Authorized Fetch
Authorized Fetch | |
---|---|
Description | Prevents unauthorized access to instance content |
Env Variable | AUTHORIZED_FETCH |
Default | false |
Current Value | false |
Related To | Defederated Instances, Federation Abuse Policy, Moderation |
Docs | https://docs.joinmastodon.org/admin/config/#authorized fetch |
Defederation, by default, doesn't completely prevent blocked accounts or instances from accessing our instance's content. Authorized fetch is an additional step to prevent scraping or other automated collection of instance data.
Effects
Access
- The primary effect is to require the underlying JSON-LD, ActivityPub representation of server content be requested by a valid ActivityPub Actor (that isn't blocked or suspended). Typically this data doesn't require authentication, so even if an instance is blocked/defederated, they can still access instance data with an unauthenticated, anonymous request.
- Statuses and accounts are still visible via manual HTTP/HTML access through the website to people who are logged out, only the JSON-LD representation is affected.
Caching
- A secondary effect is that ours and other instances can't cache our data as effectively, which requires modestly more networking/compute resources.
Implementation
- Many actions invoke
require_account_signature
(source), which checks that the request comes from an account, accompanied by a valid signature- Fetching account details like followers/following
- Fetching statuses
- Fetching hashtags
- Fetching replies
- Causes many items not to be cached (re-served on demand)
- Turns off
public_fetch_mode
in the ApplicationController (source)- Causes the "public" setting to be turned into
private
in HTTP cache-control flags, see https://developer.mozilla.org/en-US/docs/Web/HTTP/Headers/Cache-Control
- Causes the "public" setting to be turned into
Docs
https://docs.joinmastodon.org/admin/config/#authorized_fetch
Also called “secure mode”. When set to true, the following changes occur:
- Mastodon will stop generating linked-data signatures for public posts, which prevents them from being re-distributed efficiently but without precise control.
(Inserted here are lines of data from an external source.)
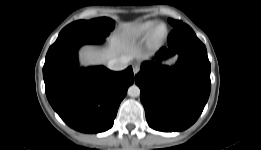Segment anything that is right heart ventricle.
Masks as SVG:
<instances>
[{"label":"right heart ventricle","mask_w":261,"mask_h":150,"mask_svg":"<svg viewBox=\"0 0 261 150\" xmlns=\"http://www.w3.org/2000/svg\"><path fill=\"white\" fill-rule=\"evenodd\" d=\"M157 24L155 20H147L135 24L128 30V36L131 39H140L150 34L153 27Z\"/></svg>","instance_id":"e07e8e85"}]
</instances>
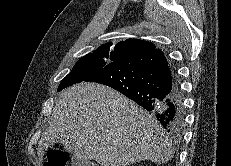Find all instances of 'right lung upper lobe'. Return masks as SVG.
I'll return each instance as SVG.
<instances>
[{
    "instance_id": "cb5924a9",
    "label": "right lung upper lobe",
    "mask_w": 231,
    "mask_h": 166,
    "mask_svg": "<svg viewBox=\"0 0 231 166\" xmlns=\"http://www.w3.org/2000/svg\"><path fill=\"white\" fill-rule=\"evenodd\" d=\"M155 49L156 47L152 42L130 38L117 44H113L112 42L105 43L94 52L107 53L117 57L118 60L128 56L150 52Z\"/></svg>"
}]
</instances>
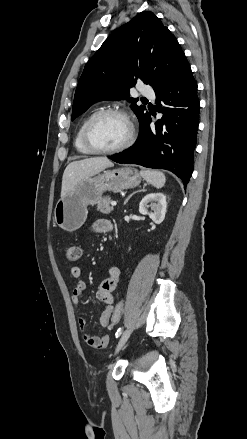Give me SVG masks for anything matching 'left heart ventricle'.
Segmentation results:
<instances>
[{"mask_svg": "<svg viewBox=\"0 0 247 439\" xmlns=\"http://www.w3.org/2000/svg\"><path fill=\"white\" fill-rule=\"evenodd\" d=\"M127 122L119 116H104L93 125L91 139L95 146L111 149L121 145L128 137Z\"/></svg>", "mask_w": 247, "mask_h": 439, "instance_id": "obj_1", "label": "left heart ventricle"}]
</instances>
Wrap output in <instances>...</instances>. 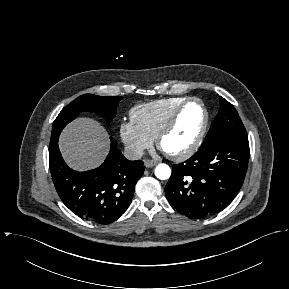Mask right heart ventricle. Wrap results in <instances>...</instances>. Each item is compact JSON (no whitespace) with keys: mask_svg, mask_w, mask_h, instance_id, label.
<instances>
[{"mask_svg":"<svg viewBox=\"0 0 289 289\" xmlns=\"http://www.w3.org/2000/svg\"><path fill=\"white\" fill-rule=\"evenodd\" d=\"M187 97H169L140 104L130 111L131 120L155 139L174 110Z\"/></svg>","mask_w":289,"mask_h":289,"instance_id":"right-heart-ventricle-1","label":"right heart ventricle"}]
</instances>
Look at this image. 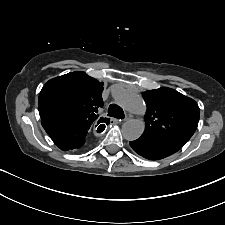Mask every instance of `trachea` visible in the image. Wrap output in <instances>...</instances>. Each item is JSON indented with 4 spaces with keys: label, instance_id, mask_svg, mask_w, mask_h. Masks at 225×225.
Segmentation results:
<instances>
[{
    "label": "trachea",
    "instance_id": "trachea-1",
    "mask_svg": "<svg viewBox=\"0 0 225 225\" xmlns=\"http://www.w3.org/2000/svg\"><path fill=\"white\" fill-rule=\"evenodd\" d=\"M108 116L114 117V118H117V119H123L124 118V111L118 105L111 104L108 108Z\"/></svg>",
    "mask_w": 225,
    "mask_h": 225
}]
</instances>
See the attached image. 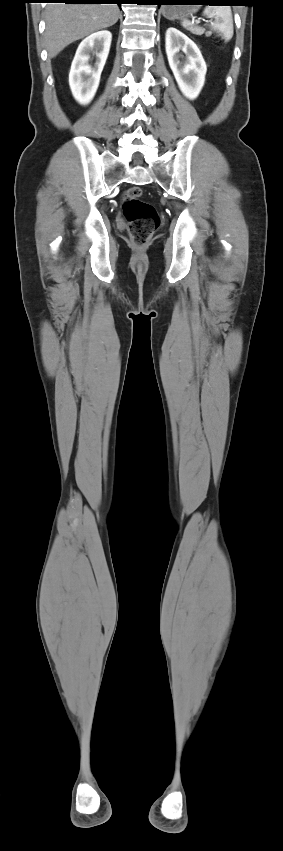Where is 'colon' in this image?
I'll list each match as a JSON object with an SVG mask.
<instances>
[{"mask_svg":"<svg viewBox=\"0 0 283 851\" xmlns=\"http://www.w3.org/2000/svg\"><path fill=\"white\" fill-rule=\"evenodd\" d=\"M223 46L221 38L216 39ZM142 189L138 186L128 188L122 196L123 214L128 222V230L134 245L143 247L159 225V215L155 207L140 200Z\"/></svg>","mask_w":283,"mask_h":851,"instance_id":"1","label":"colon"}]
</instances>
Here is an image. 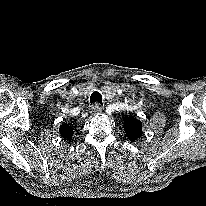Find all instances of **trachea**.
I'll return each instance as SVG.
<instances>
[{
    "mask_svg": "<svg viewBox=\"0 0 206 206\" xmlns=\"http://www.w3.org/2000/svg\"><path fill=\"white\" fill-rule=\"evenodd\" d=\"M90 103H91V104L97 103V104L102 105V95H101V93H99L98 91H94V92L91 94Z\"/></svg>",
    "mask_w": 206,
    "mask_h": 206,
    "instance_id": "trachea-1",
    "label": "trachea"
}]
</instances>
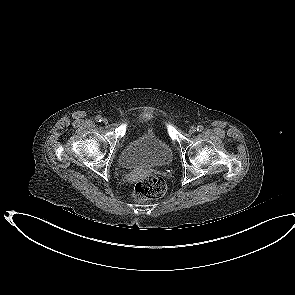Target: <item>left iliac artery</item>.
Masks as SVG:
<instances>
[{
  "label": "left iliac artery",
  "mask_w": 295,
  "mask_h": 295,
  "mask_svg": "<svg viewBox=\"0 0 295 295\" xmlns=\"http://www.w3.org/2000/svg\"><path fill=\"white\" fill-rule=\"evenodd\" d=\"M204 129L202 125L197 126V131L201 132Z\"/></svg>",
  "instance_id": "obj_1"
}]
</instances>
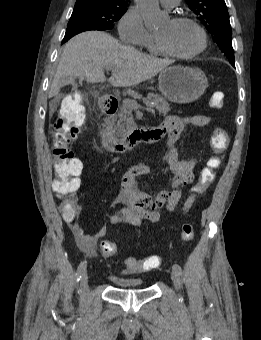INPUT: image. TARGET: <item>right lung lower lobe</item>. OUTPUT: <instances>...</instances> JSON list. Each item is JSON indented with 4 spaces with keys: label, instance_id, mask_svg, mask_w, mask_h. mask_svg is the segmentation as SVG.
<instances>
[{
    "label": "right lung lower lobe",
    "instance_id": "98d812e1",
    "mask_svg": "<svg viewBox=\"0 0 261 340\" xmlns=\"http://www.w3.org/2000/svg\"><path fill=\"white\" fill-rule=\"evenodd\" d=\"M89 30H97V29L91 26H87V25H72V26L67 27L62 44L68 41L74 35L80 32L89 31Z\"/></svg>",
    "mask_w": 261,
    "mask_h": 340
}]
</instances>
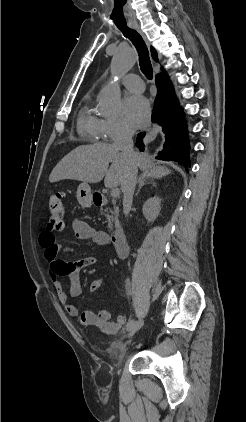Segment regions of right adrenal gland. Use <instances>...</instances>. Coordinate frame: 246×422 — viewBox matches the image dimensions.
<instances>
[{"mask_svg": "<svg viewBox=\"0 0 246 422\" xmlns=\"http://www.w3.org/2000/svg\"><path fill=\"white\" fill-rule=\"evenodd\" d=\"M137 183H138V190H137L135 196H137L139 194L140 189L144 185H146V184H153V185H155V183L153 182V180L148 181V178L147 177H144V176L139 177Z\"/></svg>", "mask_w": 246, "mask_h": 422, "instance_id": "obj_1", "label": "right adrenal gland"}]
</instances>
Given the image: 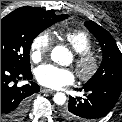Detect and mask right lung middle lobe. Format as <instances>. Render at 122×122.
<instances>
[{
    "label": "right lung middle lobe",
    "mask_w": 122,
    "mask_h": 122,
    "mask_svg": "<svg viewBox=\"0 0 122 122\" xmlns=\"http://www.w3.org/2000/svg\"><path fill=\"white\" fill-rule=\"evenodd\" d=\"M68 17H41L18 8L1 19V61L15 68L30 69L33 39L49 26Z\"/></svg>",
    "instance_id": "right-lung-middle-lobe-1"
}]
</instances>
Since a linked-data object with a signature is entirely self-contained, it can be passed around without making extra requests to the server where it originates.
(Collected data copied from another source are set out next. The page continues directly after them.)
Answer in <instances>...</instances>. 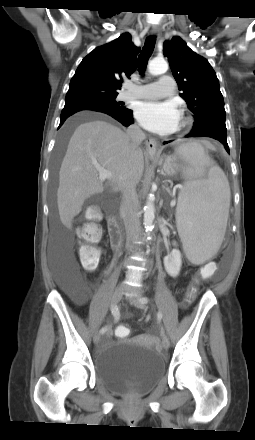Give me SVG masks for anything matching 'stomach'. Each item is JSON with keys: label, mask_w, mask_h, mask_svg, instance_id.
<instances>
[{"label": "stomach", "mask_w": 255, "mask_h": 440, "mask_svg": "<svg viewBox=\"0 0 255 440\" xmlns=\"http://www.w3.org/2000/svg\"><path fill=\"white\" fill-rule=\"evenodd\" d=\"M190 144H186L183 146H187ZM151 159L162 166L164 172L170 176L176 175L182 168L180 158L177 155L167 157H151Z\"/></svg>", "instance_id": "1"}]
</instances>
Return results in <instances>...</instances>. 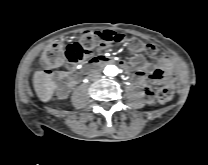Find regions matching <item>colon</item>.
Returning <instances> with one entry per match:
<instances>
[{
    "mask_svg": "<svg viewBox=\"0 0 208 165\" xmlns=\"http://www.w3.org/2000/svg\"><path fill=\"white\" fill-rule=\"evenodd\" d=\"M125 42L128 50L133 54L143 52L149 56L156 53V47L150 43L131 38L125 39L122 34L113 31H84L77 35L76 40L65 46L59 41L52 42L43 51L41 64L46 73H51L52 69L65 66L67 62H89V59L95 55V50L104 43ZM174 96V87L166 85L156 92V99L160 103L171 100Z\"/></svg>",
    "mask_w": 208,
    "mask_h": 165,
    "instance_id": "obj_1",
    "label": "colon"
}]
</instances>
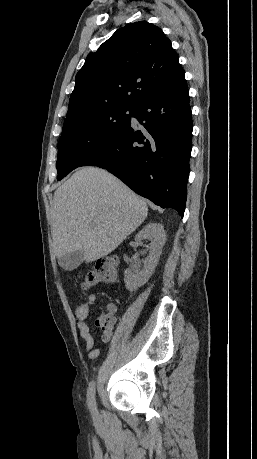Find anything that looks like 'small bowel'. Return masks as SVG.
Listing matches in <instances>:
<instances>
[{
    "label": "small bowel",
    "mask_w": 257,
    "mask_h": 459,
    "mask_svg": "<svg viewBox=\"0 0 257 459\" xmlns=\"http://www.w3.org/2000/svg\"><path fill=\"white\" fill-rule=\"evenodd\" d=\"M96 301L97 296L94 293H90L87 296L86 302L79 304L75 310L77 329L80 337L84 340L89 360H95L101 354V349L95 347L94 337L91 334L88 324L86 323V320L92 314V306ZM116 312V305L114 303H110L107 308H103L101 310L100 315L95 319V325L101 330V340L104 343L109 342L112 337L113 328L117 321Z\"/></svg>",
    "instance_id": "c3829d8e"
}]
</instances>
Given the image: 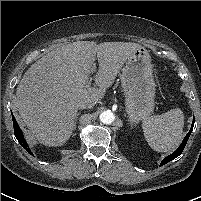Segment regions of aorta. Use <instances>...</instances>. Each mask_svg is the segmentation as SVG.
<instances>
[{"instance_id":"obj_1","label":"aorta","mask_w":201,"mask_h":201,"mask_svg":"<svg viewBox=\"0 0 201 201\" xmlns=\"http://www.w3.org/2000/svg\"><path fill=\"white\" fill-rule=\"evenodd\" d=\"M99 118H100V121L102 123H104V124H111L114 121L115 116H114V114L111 111L107 110V111L102 112L100 114Z\"/></svg>"}]
</instances>
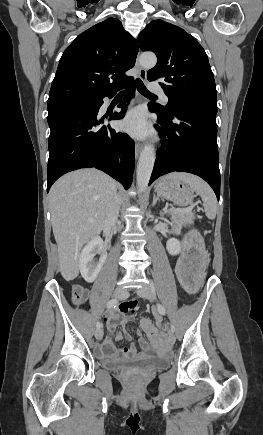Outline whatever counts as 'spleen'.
<instances>
[{"label": "spleen", "mask_w": 263, "mask_h": 435, "mask_svg": "<svg viewBox=\"0 0 263 435\" xmlns=\"http://www.w3.org/2000/svg\"><path fill=\"white\" fill-rule=\"evenodd\" d=\"M164 178L187 184L191 188V190L195 191L202 198L206 216L209 219H214L216 217L217 200L215 194L208 186V184L204 182L201 178L193 174L184 172H173L171 174H168Z\"/></svg>", "instance_id": "1"}]
</instances>
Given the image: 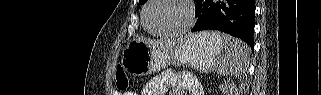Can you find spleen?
I'll use <instances>...</instances> for the list:
<instances>
[{"mask_svg": "<svg viewBox=\"0 0 321 95\" xmlns=\"http://www.w3.org/2000/svg\"><path fill=\"white\" fill-rule=\"evenodd\" d=\"M221 41L223 50L219 57L216 71L220 75H242L249 64V47L241 40L227 34L206 32Z\"/></svg>", "mask_w": 321, "mask_h": 95, "instance_id": "obj_1", "label": "spleen"}]
</instances>
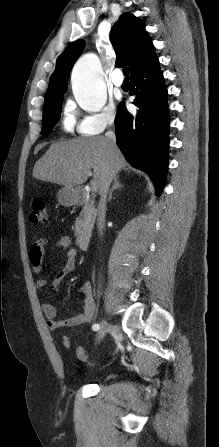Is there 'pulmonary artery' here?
Here are the masks:
<instances>
[{
	"label": "pulmonary artery",
	"mask_w": 219,
	"mask_h": 447,
	"mask_svg": "<svg viewBox=\"0 0 219 447\" xmlns=\"http://www.w3.org/2000/svg\"><path fill=\"white\" fill-rule=\"evenodd\" d=\"M111 82L116 87H121L124 79L120 69H115L111 74Z\"/></svg>",
	"instance_id": "1"
}]
</instances>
- Mastodon will require HTTP signature authentication on ActivityPub representations of public posts and profiles, which are normally available without any authentication. Profiles will only return barebones technical information when no authentication is supplied.
As a result, through the authentication mechanism and avoiding re-distribution mechanisms that do not have your server in the loop, it becomes possible to enforce who can and cannot retrieve even public content from your server, e.g. servers whose domains you have blocked.